SECURE BY INTELLIGENCE: ENHANCING PRODUCTS WITH AI-DRIVEN SECURITY MEASURES

Authors

  • Sakthiswaran Rangaraju Product Security Leader, Pure Storage

DOI:

https://doi.org/10.53555/ephijse.v9i3.212

Keywords:

AI-driven security, Cybersecurity, Artificial Intelligence, Threat detection, Anomaly detection, Machine learning

Abstract

In an increasingly interconnected digital landscape, the proliferation of sophisticated cyber threats poses significant challenges to the security and integrity of products and services. As traditional security measures struggle to keep pace with evolving threats, there exists a pressing need for innovative and adaptive approaches to safeguarding digital assets. This abstract introduces the concept of "Secure by Intelligence," a paradigm shift in product security that leverages the power of Artificial Intelligence (AI) to fortify defenses and proactively mitigate risks. This paper explores the integration of AI-driven security measures as a foundational element in enhancing the resilience of various products across industries. It delves into the core principles of AI-powered security, emphasizing the utilization of machine learning, deep learning, natural language processing, and anomaly detection to predict, detect, and respond to potential threats in real time. The key focus areas include Dynamic Threat Detection and Prediction, Behavioral Analysis and Anomaly Detection, and Automated Response and Adaptation: Through AI-based automation, systems can autonomously respond to security incidents, mitigating risks in real-time.
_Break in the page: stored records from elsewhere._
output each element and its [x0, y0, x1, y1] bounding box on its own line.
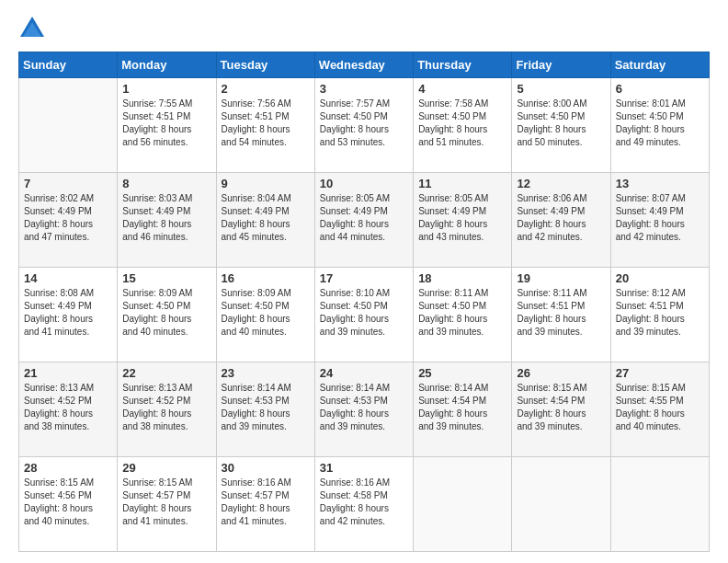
calendar-table: SundayMondayTuesdayWednesdayThursdayFrid…: [18, 52, 710, 552]
day-number: 27: [616, 366, 704, 380]
calendar-week-2: 14Sunrise: 8:08 AMSunset: 4:49 PMDayligh…: [19, 268, 710, 362]
calendar-cell: 8Sunrise: 8:03 AMSunset: 4:49 PMDaylight…: [118, 173, 216, 268]
calendar-cell: 5Sunrise: 8:00 AMSunset: 4:50 PMDaylight…: [512, 78, 610, 173]
calendar-header-saturday: Saturday: [610, 52, 709, 78]
day-number: 11: [418, 177, 506, 190]
day-number: 10: [320, 177, 408, 190]
calendar-cell: 12Sunrise: 8:06 AMSunset: 4:49 PMDayligh…: [512, 173, 610, 268]
calendar-cell: [610, 457, 709, 552]
day-info: Sunrise: 8:14 AMSunset: 4:53 PMDaylight:…: [320, 382, 408, 433]
calendar-cell: 6Sunrise: 8:01 AMSunset: 4:50 PMDaylight…: [610, 78, 709, 173]
day-info: Sunrise: 8:08 AMSunset: 4:49 PMDaylight:…: [24, 287, 112, 339]
calendar-cell: 20Sunrise: 8:12 AMSunset: 4:51 PMDayligh…: [610, 268, 709, 362]
day-number: 2: [222, 82, 310, 96]
calendar-cell: [414, 457, 512, 552]
calendar-week-0: 1Sunrise: 7:55 AMSunset: 4:51 PMDaylight…: [19, 78, 710, 173]
day-number: 5: [517, 82, 605, 96]
day-number: 23: [222, 366, 310, 380]
day-number: 3: [320, 82, 408, 96]
calendar-cell: 21Sunrise: 8:13 AMSunset: 4:52 PMDayligh…: [19, 362, 118, 457]
day-number: 6: [616, 82, 704, 96]
day-info: Sunrise: 8:13 AMSunset: 4:52 PMDaylight:…: [122, 382, 210, 433]
calendar-cell: 18Sunrise: 8:11 AMSunset: 4:50 PMDayligh…: [414, 268, 512, 362]
calendar-header-tuesday: Tuesday: [216, 52, 314, 78]
calendar-cell: 27Sunrise: 8:15 AMSunset: 4:55 PMDayligh…: [610, 362, 709, 457]
day-info: Sunrise: 8:01 AMSunset: 4:50 PMDaylight:…: [616, 98, 704, 149]
logo: [18, 15, 50, 42]
calendar-cell: 25Sunrise: 8:14 AMSunset: 4:54 PMDayligh…: [414, 362, 512, 457]
calendar-cell: 15Sunrise: 8:09 AMSunset: 4:50 PMDayligh…: [118, 268, 216, 362]
calendar-week-1: 7Sunrise: 8:02 AMSunset: 4:49 PMDaylight…: [19, 173, 710, 268]
day-info: Sunrise: 8:16 AMSunset: 4:58 PMDaylight:…: [320, 477, 408, 528]
calendar-cell: 2Sunrise: 7:56 AMSunset: 4:51 PMDaylight…: [216, 78, 314, 173]
day-number: 29: [122, 461, 210, 475]
calendar-cell: 14Sunrise: 8:08 AMSunset: 4:49 PMDayligh…: [19, 268, 118, 362]
calendar-cell: 30Sunrise: 8:16 AMSunset: 4:57 PMDayligh…: [216, 457, 314, 552]
day-info: Sunrise: 8:07 AMSunset: 4:49 PMDaylight:…: [616, 192, 704, 244]
day-number: 12: [517, 177, 605, 190]
day-info: Sunrise: 8:15 AMSunset: 4:54 PMDaylight:…: [517, 382, 605, 433]
day-number: 13: [616, 177, 704, 190]
calendar-cell: 4Sunrise: 7:58 AMSunset: 4:50 PMDaylight…: [414, 78, 512, 173]
day-info: Sunrise: 8:15 AMSunset: 4:55 PMDaylight:…: [616, 382, 704, 433]
day-info: Sunrise: 8:11 AMSunset: 4:50 PMDaylight:…: [418, 287, 506, 339]
day-number: 16: [222, 271, 310, 285]
calendar-cell: 31Sunrise: 8:16 AMSunset: 4:58 PMDayligh…: [314, 457, 413, 552]
calendar-cell: 10Sunrise: 8:05 AMSunset: 4:49 PMDayligh…: [314, 173, 413, 268]
day-info: Sunrise: 8:10 AMSunset: 4:50 PMDaylight:…: [320, 287, 408, 339]
calendar-cell: 3Sunrise: 7:57 AMSunset: 4:50 PMDaylight…: [314, 78, 413, 173]
logo-icon: [18, 15, 46, 42]
day-info: Sunrise: 8:15 AMSunset: 4:57 PMDaylight:…: [122, 477, 210, 528]
day-info: Sunrise: 8:12 AMSunset: 4:51 PMDaylight:…: [616, 287, 704, 339]
day-number: 20: [616, 271, 704, 285]
calendar-cell: 26Sunrise: 8:15 AMSunset: 4:54 PMDayligh…: [512, 362, 610, 457]
day-info: Sunrise: 8:09 AMSunset: 4:50 PMDaylight:…: [222, 287, 310, 339]
calendar-cell: 7Sunrise: 8:02 AMSunset: 4:49 PMDaylight…: [19, 173, 118, 268]
day-number: 8: [122, 177, 210, 190]
day-number: 28: [24, 461, 112, 475]
calendar-cell: 23Sunrise: 8:14 AMSunset: 4:53 PMDayligh…: [216, 362, 314, 457]
day-info: Sunrise: 8:05 AMSunset: 4:49 PMDaylight:…: [320, 192, 408, 244]
day-number: 4: [418, 82, 506, 96]
day-info: Sunrise: 7:57 AMSunset: 4:50 PMDaylight:…: [320, 98, 408, 149]
calendar-cell: [19, 78, 118, 173]
calendar-cell: 28Sunrise: 8:15 AMSunset: 4:56 PMDayligh…: [19, 457, 118, 552]
day-number: 14: [24, 271, 112, 285]
calendar-cell: 24Sunrise: 8:14 AMSunset: 4:53 PMDayligh…: [314, 362, 413, 457]
page: SundayMondayTuesdayWednesdayThursdayFrid…: [0, 0, 728, 563]
calendar-cell: 9Sunrise: 8:04 AMSunset: 4:49 PMDaylight…: [216, 173, 314, 268]
day-info: Sunrise: 8:13 AMSunset: 4:52 PMDaylight:…: [24, 382, 112, 433]
calendar-cell: 11Sunrise: 8:05 AMSunset: 4:49 PMDayligh…: [414, 173, 512, 268]
day-info: Sunrise: 8:00 AMSunset: 4:50 PMDaylight:…: [517, 98, 605, 149]
calendar-header-sunday: Sunday: [19, 52, 118, 78]
calendar-header-friday: Friday: [512, 52, 610, 78]
day-info: Sunrise: 8:04 AMSunset: 4:49 PMDaylight:…: [222, 192, 310, 244]
day-info: Sunrise: 7:55 AMSunset: 4:51 PMDaylight:…: [122, 98, 210, 149]
calendar-header-wednesday: Wednesday: [314, 52, 413, 78]
day-info: Sunrise: 8:14 AMSunset: 4:54 PMDaylight:…: [418, 382, 506, 433]
day-number: 30: [222, 461, 310, 475]
calendar-cell: 16Sunrise: 8:09 AMSunset: 4:50 PMDayligh…: [216, 268, 314, 362]
calendar-cell: 17Sunrise: 8:10 AMSunset: 4:50 PMDayligh…: [314, 268, 413, 362]
calendar-cell: 19Sunrise: 8:11 AMSunset: 4:51 PMDayligh…: [512, 268, 610, 362]
day-number: 25: [418, 366, 506, 380]
day-number: 22: [122, 366, 210, 380]
calendar-cell: 29Sunrise: 8:15 AMSunset: 4:57 PMDayligh…: [118, 457, 216, 552]
day-number: 7: [24, 177, 112, 190]
day-number: 15: [122, 271, 210, 285]
day-info: Sunrise: 7:58 AMSunset: 4:50 PMDaylight:…: [418, 98, 506, 149]
calendar-cell: [512, 457, 610, 552]
day-number: 17: [320, 271, 408, 285]
day-info: Sunrise: 8:16 AMSunset: 4:57 PMDaylight:…: [222, 477, 310, 528]
day-info: Sunrise: 8:15 AMSunset: 4:56 PMDaylight:…: [24, 477, 112, 528]
day-info: Sunrise: 8:11 AMSunset: 4:51 PMDaylight:…: [517, 287, 605, 339]
day-number: 18: [418, 271, 506, 285]
day-info: Sunrise: 7:56 AMSunset: 4:51 PMDaylight:…: [222, 98, 310, 149]
day-number: 21: [24, 366, 112, 380]
calendar-header-row: SundayMondayTuesdayWednesdayThursdayFrid…: [19, 52, 710, 78]
day-info: Sunrise: 8:05 AMSunset: 4:49 PMDaylight:…: [418, 192, 506, 244]
calendar-header-thursday: Thursday: [414, 52, 512, 78]
day-number: 26: [517, 366, 605, 380]
day-number: 1: [122, 82, 210, 96]
day-info: Sunrise: 8:03 AMSunset: 4:49 PMDaylight:…: [122, 192, 210, 244]
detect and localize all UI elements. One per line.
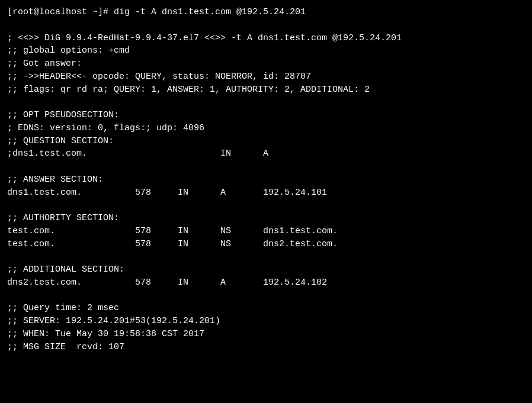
terminal-line-23: ;; SERVER: 192.5.24.201#53(192.5.24.201) <box>7 315 525 328</box>
terminal-output: ; <<>> DiG 9.9.4-RedHat-9.9.4-37.el7 <<>… <box>7 19 525 354</box>
terminal-line-25: ;; MSG SIZE rcvd: 107 <box>7 341 525 354</box>
terminal-line-10: ;dns1.test.com. IN A <box>7 147 525 160</box>
terminal-line-20: dns2.test.com. 578 IN A 192.5.24.102 <box>7 276 525 289</box>
terminal-line-7: ;; OPT PSEUDOSECTION: <box>7 109 525 122</box>
terminal-line-11 <box>7 160 525 173</box>
terminal-line-18 <box>7 250 525 263</box>
terminal-line-15: ;; AUTHORITY SECTION: <box>7 212 525 225</box>
terminal-line-0 <box>7 19 525 32</box>
terminal-line-2: ;; global options: +cmd <box>7 44 525 57</box>
terminal-window: [root@localhost ~]# dig -t A dns1.test.c… <box>7 6 525 403</box>
prompt-line: [root@localhost ~]# dig -t A dns1.test.c… <box>7 6 525 19</box>
terminal-line-5: ;; flags: qr rd ra; QUERY: 1, ANSWER: 1,… <box>7 83 525 96</box>
terminal-line-17: test.com. 578 IN NS dns2.test.com. <box>7 238 525 251</box>
terminal-line-24: ;; WHEN: Tue May 30 19:58:38 CST 2017 <box>7 328 525 341</box>
terminal-line-12: ;; ANSWER SECTION: <box>7 173 525 186</box>
terminal-line-16: test.com. 578 IN NS dns1.test.com. <box>7 225 525 238</box>
terminal-line-6 <box>7 96 525 109</box>
terminal-line-13: dns1.test.com. 578 IN A 192.5.24.101 <box>7 186 525 199</box>
terminal-line-9: ;; QUESTION SECTION: <box>7 135 525 148</box>
terminal-line-8: ; EDNS: version: 0, flags:; udp: 4096 <box>7 122 525 135</box>
terminal-line-14 <box>7 199 525 212</box>
terminal-line-1: ; <<>> DiG 9.9.4-RedHat-9.9.4-37.el7 <<>… <box>7 32 525 45</box>
terminal-line-19: ;; ADDITIONAL SECTION: <box>7 263 525 276</box>
terminal-line-4: ;; ->>HEADER<<- opcode: QUERY, status: N… <box>7 70 525 83</box>
terminal-line-21 <box>7 289 525 302</box>
terminal-line-22: ;; Query time: 2 msec <box>7 302 525 315</box>
terminal-line-3: ;; Got answer: <box>7 57 525 70</box>
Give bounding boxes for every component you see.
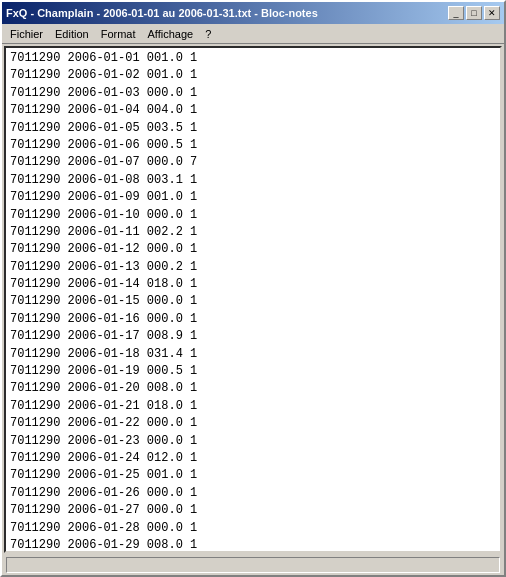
content-area: 7011290 2006-01-01 001.0 1 7011290 2006-… xyxy=(4,46,502,553)
minimize-button[interactable]: _ xyxy=(448,6,464,20)
status-panel xyxy=(6,557,500,573)
menu-help[interactable]: ? xyxy=(199,26,217,42)
menu-bar: Fichier Edition Format Affichage ? xyxy=(2,24,504,44)
window-controls: _ □ ✕ xyxy=(448,6,500,20)
menu-format[interactable]: Format xyxy=(95,26,142,42)
menu-edition[interactable]: Edition xyxy=(49,26,95,42)
menu-fichier[interactable]: Fichier xyxy=(4,26,49,42)
title-bar: FxQ - Champlain - 2006-01-01 au 2006-01-… xyxy=(2,2,504,24)
text-editor[interactable]: 7011290 2006-01-01 001.0 1 7011290 2006-… xyxy=(6,48,500,551)
main-window: FxQ - Champlain - 2006-01-01 au 2006-01-… xyxy=(0,0,506,577)
maximize-button[interactable]: □ xyxy=(466,6,482,20)
window-title: FxQ - Champlain - 2006-01-01 au 2006-01-… xyxy=(6,7,318,19)
status-bar xyxy=(2,555,504,575)
close-button[interactable]: ✕ xyxy=(484,6,500,20)
menu-affichage[interactable]: Affichage xyxy=(142,26,200,42)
Furthermore, adaptive AI systems learn from each encounter, enhancing their ability to preempt future attacks. Privacy-Preserving Solutions, Cross-Industry Applications. This paper illustrates real-world case studies and implementations where AI-driven security measures have significantly bolstered product security and resilience. It highlights the tangible advantages of adopting AI-centric security solutions, including improved threat detection accuracy, reduced response times, and enhanced adaptability to emerging cyber threats.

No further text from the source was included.